*** Opening Task input ***
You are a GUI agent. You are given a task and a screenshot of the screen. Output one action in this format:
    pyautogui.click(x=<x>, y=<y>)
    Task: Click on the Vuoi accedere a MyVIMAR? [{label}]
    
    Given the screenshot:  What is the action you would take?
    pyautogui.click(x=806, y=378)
*** Closing Task input ***
[Problem to work on]
Each of the lines above should be printed again precisely as it reads.

[Answer to the exercise]
You are a GUI agent. You are given a task and a screenshot of the screen. Output one action in this format:
    pyautogui.click(x=<x>, y=<y>)
    Task: Click on the Vuoi accedere a MyVIMAR? [{label}]
    
    Given the screenshot:  What is the action you would take?
    pyautogui.click(x=806, y=378)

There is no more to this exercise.